This little number has been causing quite a stir lately... it all started with rather excessive birthday celebrations throughout the month of January, one of which being a breakfast with 12 amazing girlfriends at my place. The amount of food we had was nothing short of decadent, not to mention the copious amounts of bubbly consumed - but you only turn 27 once, right?
After smoked salmon generously scattered with red onion and capers, crisp-toasted bagels brimming with thin slices of pastrami and a chunky tartare-style sauce, sinfully creamy oeufs en cocotte with ham, cheese and thyme-scented mushrooms and a refreshing fruit salad with ginger and mint you would think the ladies would gracefully skip dessert? Yeah, not MY friends... they know good food when they see it and happily indulge in it.

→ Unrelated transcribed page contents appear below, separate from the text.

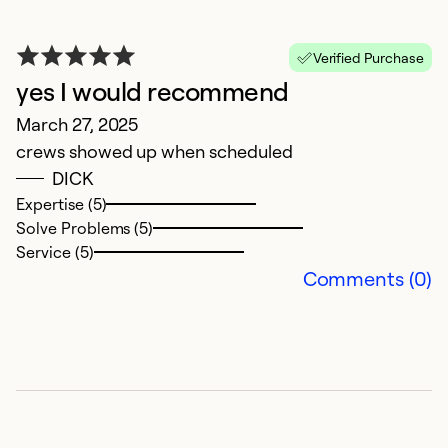
Verified Purchase
yes I would recommend
March 27, 2025
crews showed up when scheduled
DICK
Expertise (5)
A
Solve Problems (5)
Service (5)
J
Comments (0)
W
b
h
w
co
T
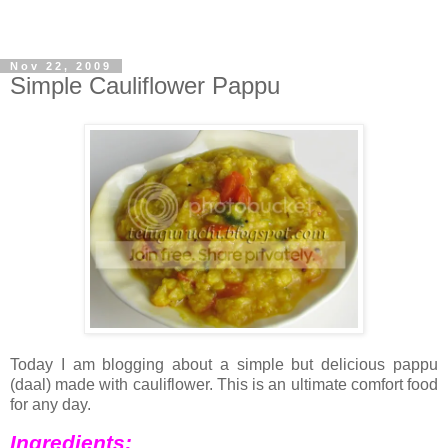
Nov 22, 2009
Simple Cauliflower Pappu
Today I am blogging about a simple but delicious pappu
(daal) made with cauliflower. This is an ultimate comfort food
for any day.
Ingredients:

That's why I love them!
So my friend Vera had agreed to bring dough for waffles and (wo)man the iron (champagne-glass in hand, of course) - and they sure were delicious... but (sorry, my dear!) it was a rather inconspicuous-looking kilner jar filled with a thick, yellow substance that completely stole the show. People had been having a hard time identifying its contents - was it my famous home-made mayo? or vanilla custard? - until someone finally was brave enough to stick their finger in. The "oh my God"s and ecstatic moaning that followed were undescribable... and I don't think I have ever had so many requests for a recipe before in my life - and not just that, some ladies actually resorted to hefty bribes!
Said kilner jar ended up in one of my friends' fridge and her seven-year old son licked it so clean it could have gone straight in the cupboard without washing. Since that day, this little guy has been following my elder son around at school, trying to talk him into inviting him to ours for a sleepover ("and tell your Mum to make that delicious thing she put on the waffles the other day") - Max being completely ignorant about the whole affair... he hasn't even tasted it, refusing to eat any sweets that don't have insane amounts of chocolate in them!
So here you have it. I am letting my secret out of the bag. We're talking curd here. Not the traditional lemon curd (which I also love), my version is made with passion fruit, one of my favourite, favourite fruits of all times. It alo involves a neat technique for removing the black seeds without losing most of the flesh and juice. So do read on, do try it - you'll be forever hooked like my friends here. A couple of eggs, some sugar and butter and the priced juice is all it takes... plus 15 minutes whisking in a bain marie - but no sweet without sweat, right?
Heavenly passion fruit curd
(Thermomix instructions included)
6 passion fruits
50 g butter
75 g fine caster sugar
2 large eggs
First, prepare a passion fruit puree. This method will make it easier and more efficient to separate the prized juice and flesh from the large seeds.
Cut the fruits in half and scopp the flesh into a small pot/milk pan. Gently bring to a simmer, immediately take off the heat and continue stirring for about 5 minutes.
Place a not-too-fine-meshed sieve over a bowl, pour in the passion fruit and pass the flesh through the mesh, retaining the seeds in the sieve. Discard seeds.
In a metal bowl, combine the passion fruit with the remaining ingredients. Whisk continuously and vigorously over simmering water until the curd has thickened. This should take about 15 minutes.
Make passion fruit puree as described above.
Place passion fruit and remaining ingredients in the TX bowl, insert butterfly whisk and cook at TX3/80C for about 8 minutes.
The amount of time needed for curd to thicken depends on the starting temperature of your ingredients, so add more time as required. The consistency should ressemble a thick custard.
Pour curd into a sterlilised jar. Keeps in the fridge for a good 3-4 weeks.
Enjoy on waffles, pancakes, on bread or brioche, use as a filling for swiss rolls and macarons... the possibilities are endless!